Das «Resto du Coeur» im Aussenquartier von Nancy ist eines von 36 Lokalen, das die Organisation im Departement Meurthe-et-Moselle führt. Zusammen haben diese im vergangenen Jahr zweieinhalb Millionen Mahlzeiten verteilt, sagt Robert Larose, der die Organisation im Departement leitet.

Der Bedarf nach Lebensmittelhilfe sei im vergangenen Jahr um rund 30 Prozent gewachsen. Die Teuerung werde die Nachfrage weiter in die Höhe treiben, sagt er: «Wenn die Familie vom Einkommen die Miete und die Kosten für Heizung und Strom – die beide massiv gestiegen sind – abzieht, dann bleibt weniger Geld für Lebensmittel. Und weil die Lebensmittel ebenfalls teurer werden, können sie noch weniger kaufen.»

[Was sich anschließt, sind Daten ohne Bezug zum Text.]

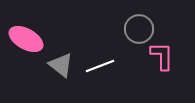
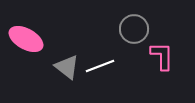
gray circle: moved 5 px left
gray triangle: moved 6 px right, 2 px down
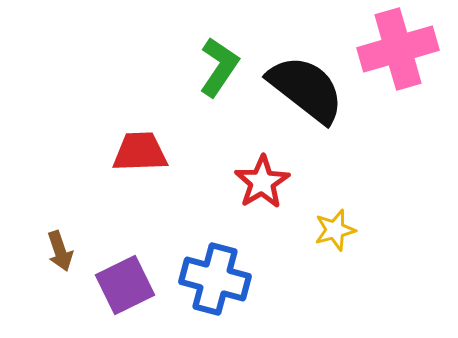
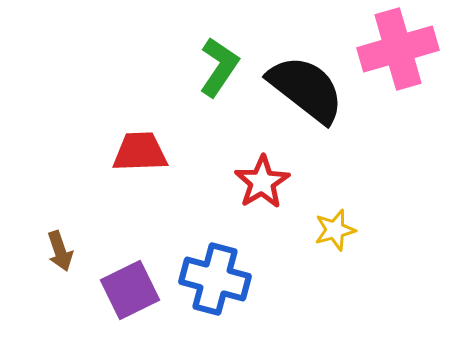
purple square: moved 5 px right, 5 px down
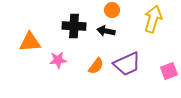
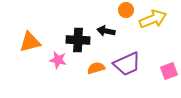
orange circle: moved 14 px right
yellow arrow: rotated 52 degrees clockwise
black cross: moved 4 px right, 14 px down
orange triangle: rotated 10 degrees counterclockwise
pink star: rotated 18 degrees clockwise
orange semicircle: moved 2 px down; rotated 144 degrees counterclockwise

Ein Helfer stellt Lebensmittel auf einen Tisch
Legende: Die Hilfsorganisation wurde vor 40 Jahren vom Komiker Coluche gegründet. Keystone/EPA/TERESA SUAREZ

«Restos du Coeur» hat in ganz Frankreich mehr Zulauf. Bereits im vergangenen Jahr hat die Organisation 20 Prozent mehr Leute angenommen. Die Neuen kämen aus allen Bevölkerungsgruppen: Alte, Junge, Arbeitslose oder Beschäftigte mit Mindestlohn. Vor allem sind es aber Studierende und Alleinerziehende. Die Nachfrage dürfte weiter steigen, rechnet Larose. Dies stelle die «Restos du Coeur» vor schwierige Entscheidungen.

Rationen wurden gekürzt

Man habe etwa ähnlich viele Spenden und Mittel wie bisher. Aber weil sowohl Nachfrage wie Lebensmittelpreise anstiegen, öffne sich die Schere zwischen Ausgaben und finanziellen Mitteln immer weiter. Die Organisation habe nicht nur die Kriterien für den Lebensmittelbezug verschärft, sondern auch die Rationen um bis zu 25 Prozent gekürzt. Aber die Organisation könne kein Geld ausgeben, das sie nicht habe.

Was sonst passieren könnte, hat der Präsident der nationalen «Restos du Coeur» kürzlich erklärt: Wenn es so weiter gehe, dann wäre Frankreichs zweitgrösstes Hilfswerk in rund zwei Jahren finanziell am Ende.